• Task prompt
Please print the full listing below exactly, but not the pictures in it.

• Provided material
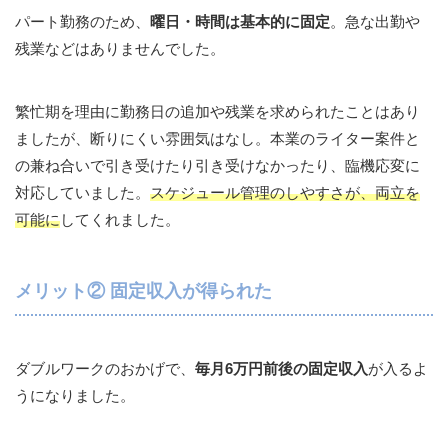
パート勤務のため、
曜日・時間は基本的に固定
。急な出勤や
残業などはありませんでした。
繁忙期を理由に勤務日の追加や残業を求められたことはあり
ましたが、断りにくい雰囲気はなし。本業のライター案件と
の兼ね合いで引き受けたり引き受けなかったり、臨機応変に
対応していました。
スケジュール管理のしやすさが、両立を
可能に
してくれました。
メリット② 固定収入が得られた
ダブルワークのおかげで、
毎月6万円前後の固定収入
が入るよ
うになりました。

• Problem solution
パート勤務のため、
曜日・時間は基本的に固定
。急な出勤や
残業などはありませんでした。
繁忙期を理由に勤務日の追加や残業を求められたことはあり
ましたが、断りにくい雰囲気はなし。本業のライター案件と
の兼ね合いで引き受けたり引き受けなかったり、臨機応変に
対応していました。
スケジュール管理のしやすさが、両立を
可能に
してくれました。
メリット② 固定収入が得られた
ダブルワークのおかげで、
毎月6万円前後の固定収入
が入るよ
うになりました。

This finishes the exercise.